Since Friday, I have been reminding Slopers about the shock event (down) which began on Thursday. With Monday’s bounce from Friday lows, there was some question Tuesday morning about whether the shock event could remain in effective. Well now, after Tuesday’s sell off, the answer is a strongly affirmative “yes, it can”. Let’s look at a possible chart analog for the developing shock event.
Possible Shock Event Analog (look back to January 2014 .. a near perfect match)
The current shock event and pull back nearly mirrors (exactly) the Dow’s pull back in January of this year. Sorry, that’s just eery. While I do not usually take this stuff too seriously, I will hold forth that sometimes the Universe delivers a message that cannot be ignored. That message today appears to be towards eager bulls, and it would be “Do not under estimate how far and/or when the markets might shock down again”.
Market Notes
- Shock Event remains alive and healthy
- Monday bulls are now trapped (setting up lower resistance levels)
- Selling has been on higher volume Thursday, Friday and Tuesday (3 of last 4 days)
- Institutions and larger investors are distributing assets (even in low summer volume)
- Market Internals remain VERY challenged (see below)
- Daily market prices remain destabilized (expect more shock events)
- A 2nd major shock may arrive quickly (-225 Dow points or more)
- Upward trend has NOT changed (yet)
- A continued market pull back appears inevitable this week
Chart Observations
- Volatility climbed back up Tuesday (looking ready to launch higher)
- Bond yields faded eventually Tuesday (I am looking for a possible gap down Wed)
- Transports are seeing a mass exit
- The Euro continues its pull back (strengthening the US Dollar)
- Put Call Ratio crossover signal remains VERY negative (while $OEX declines)

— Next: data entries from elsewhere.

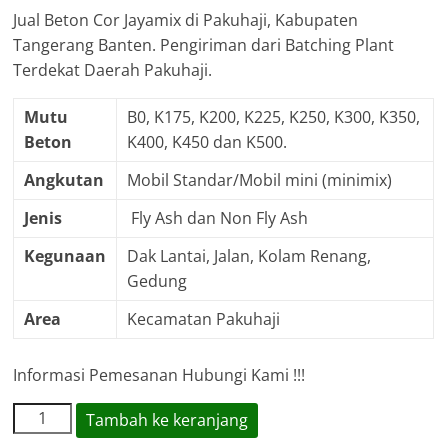
Jual Beton Cor Jayamix di Pakuhaji, Kabupaten
Tangerang Banten. Pengiriman dari Batching Plant
Terdekat Daerah Pakuhaji.
Mutu
B0, K175, K200, K225, K250, K300, K350,
Beton
K400, K450 dan K500.
Angkutan
Mobil Standar/Mobil mini (minimix)
Jenis
Fly Ash dan Non Fly Ash
Kegunaan
Dak Lantai, Jalan, Kolam Renang,
Gedung
Area
Kecamatan Pakuhaji
Informasi Pemesanan Hubungi Kami !!!
Kuantitas
Tambah ke keranjang
Harga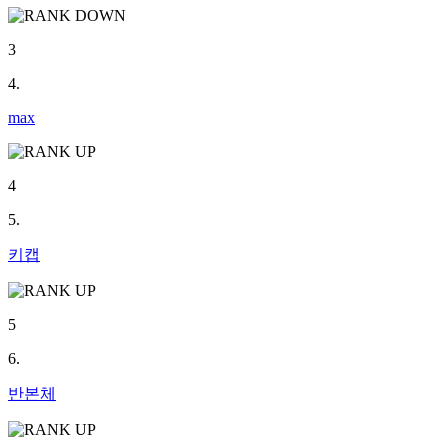
3
4.
max
4
5.
키캡
5
6.
반본체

- Semi’s ($SOX) have continued their downward spiral from last week (a weak sector)
- NASDAQ A/D Line suggests that tech should be leading markets much lower
Selling On Volume
I have observed and noted on Slope for two weeks now, that recent daily selling has come with higher than average volume (and most up days on lower than average volume). We have clear proof of that. Here are snapshots of total daily volume for the NYSE and NASDAQ through Tuesday.
NASDAQ Total Volume (Tech selling 3 of last 4 days)
NYSE Total Volume (NYSE selling 3 of last 4 days)
That’s a sign of distribution, folks! No other way to explain it. Bigger players are getting out of their longs on the days when prices are being bounced by the JBTD crowd. If you think otherwise, there is a village out there looking for an idiot, and I would hold forth that you are well qualified for that job.